抓住我的手紧了紧,黑眸里净是不悦,薄唇紧抿,蓝无颜没有说话。
狂杀顺着我的视线望过去,对上火焰,那抹邪魅的微笑爬上脸颊,不屑地说:“原来有只不怕死的蟑螂在催促着,人家好歹刚回来,宽限几天都不可以吗?”
蓝无颜蓦地抬起头,他似乎已经知道火焰的存在,眉头皱起,说:“宠儿,跟我进来一下,火焰别来,我准许你们明日出发。”
说完,直接拉起我朝他的寝房走去,火焰这次很听话,留在大堂,没有跟来。
寝房中,爹爹从脖子脱下他佩戴已久的宝玉套进我的颈部,塞进衣服里,一边整理我的衣领,一边说:“记住,这东西不要让外人看见。”
“哦。”
“找到他的肉身后尽快回绝世谷,若是……若是到十六岁,直接去万俊宫找我。”
我好奇地侧着头,看着爹爹:“爹爹在皇上身边做事吗?”
爹爹顿了顿,才低声回应:“嗯。玉佩在身,他们会让你进去的。”
“原来如此。”
“记住,你到十六岁要参加俊帝的选妃,保持清白之躯,别让任何人污染你的贞操。”
听见贞操二字,就想起那个狂妄自大的男人,连忙问:“爹,为何那个煞老说你答应把我的第一次给他?”

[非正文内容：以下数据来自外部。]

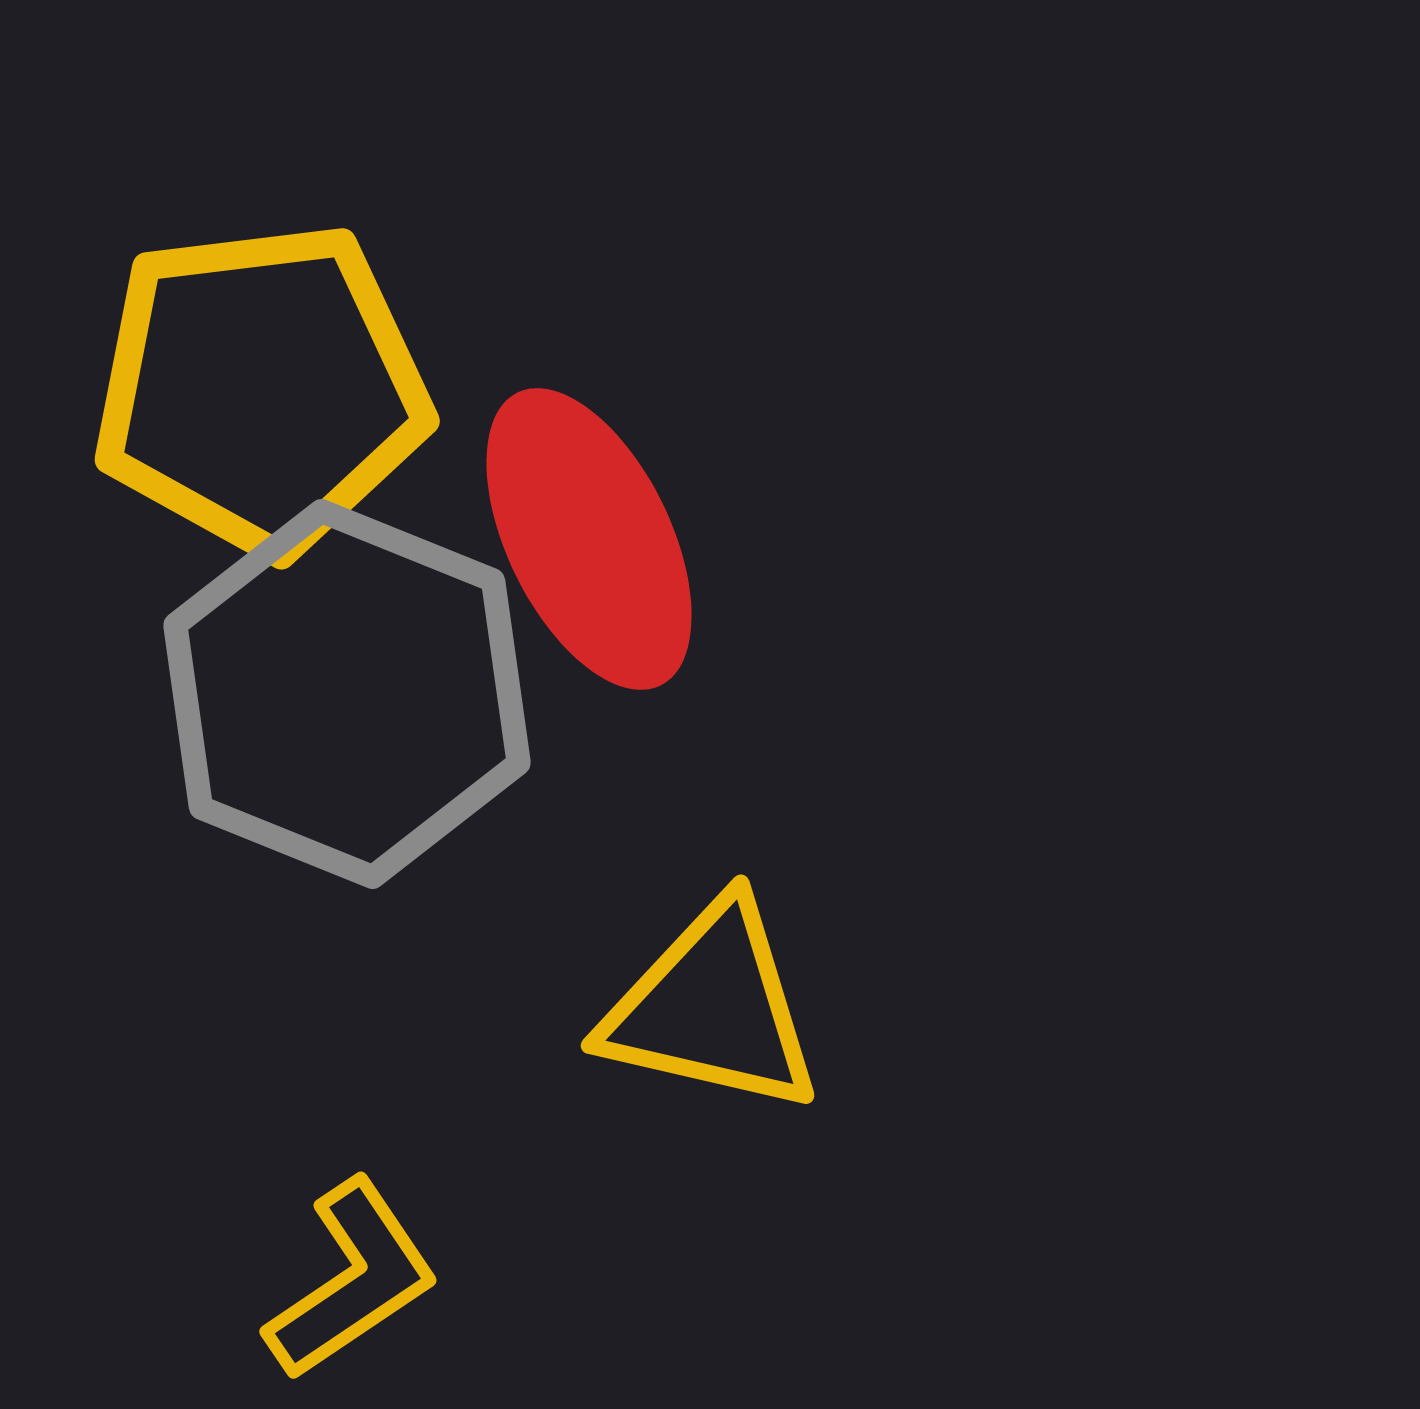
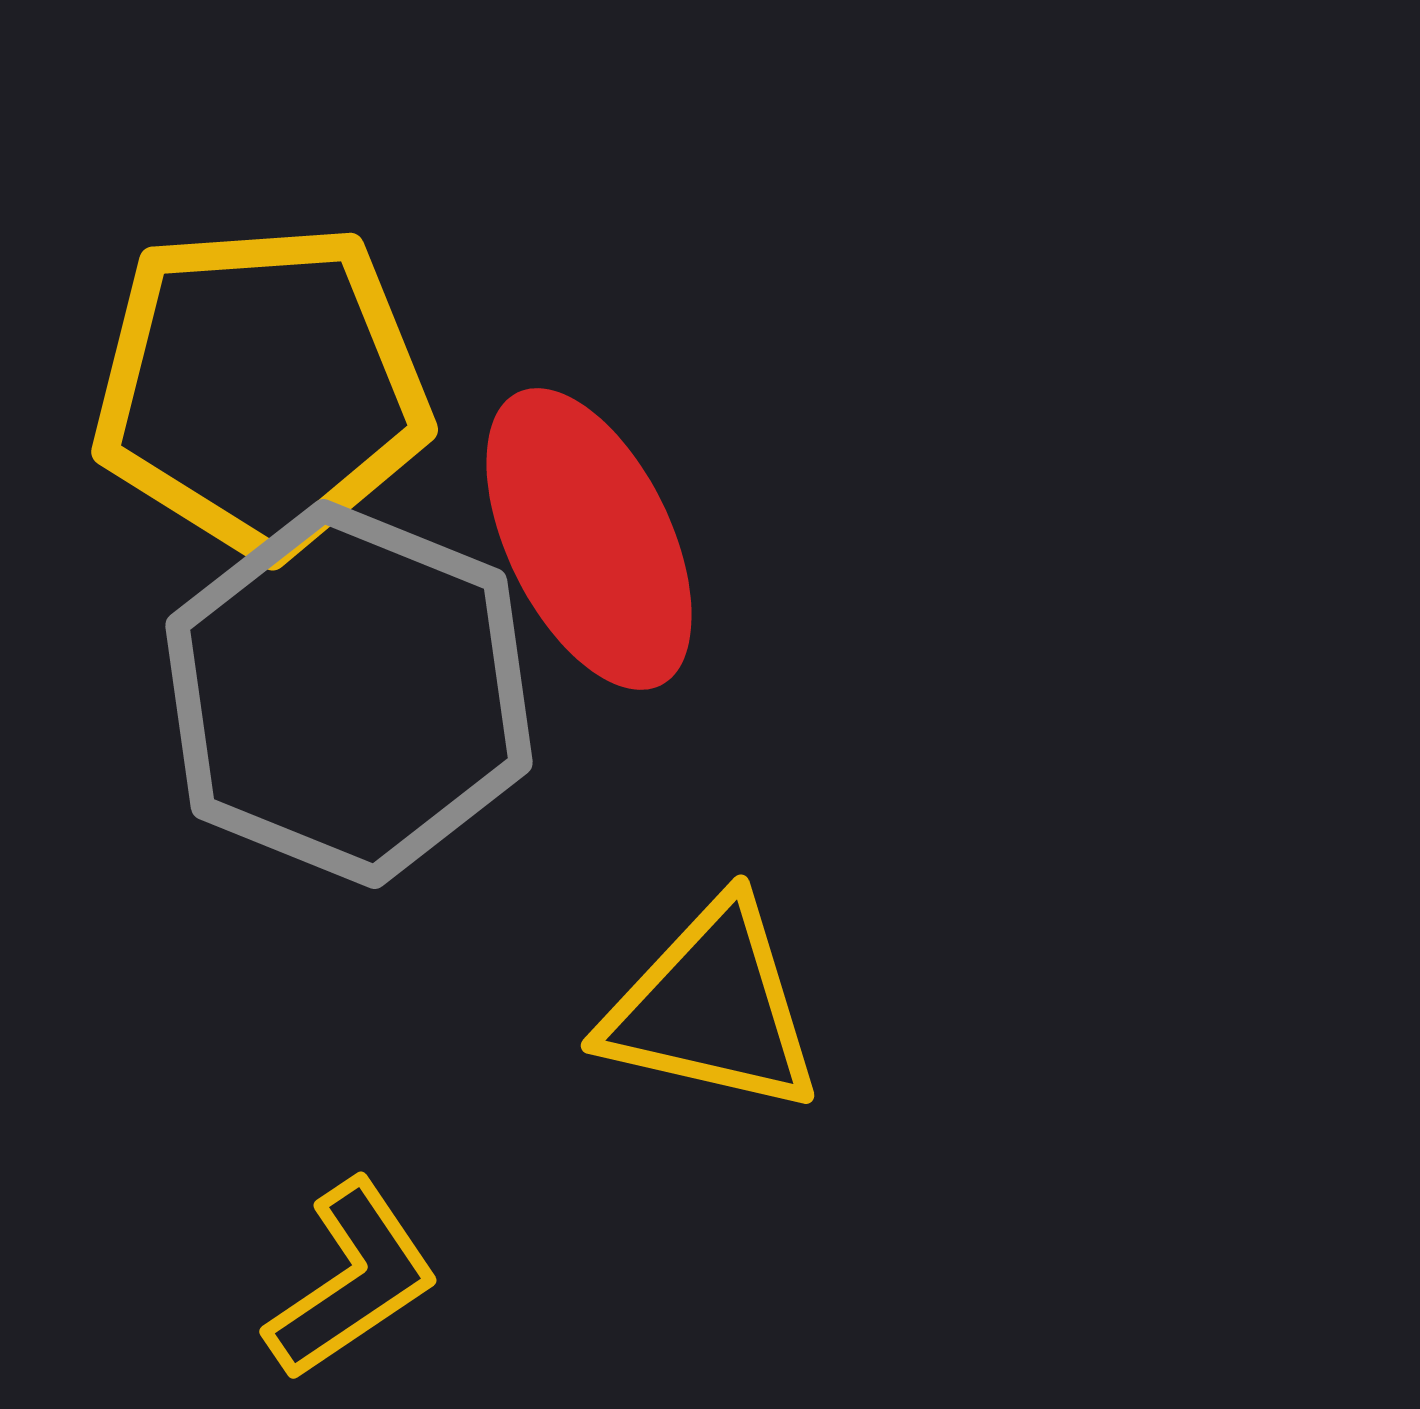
yellow pentagon: rotated 3 degrees clockwise
gray hexagon: moved 2 px right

“呵呵……那只是缓兵之计,他是个有野心之人,不肯加入鬼使助我,不收在身边难以保障。所以只好应他要求,暂时稳住他的心。”
我好奇地眨眨眼眸,不解地问:“他不是只对男人有兴趣吗?”深知爹爹的性格,为了招揽奇能异士无所不用,所以觉得拿我来做诱饵也不奇怪。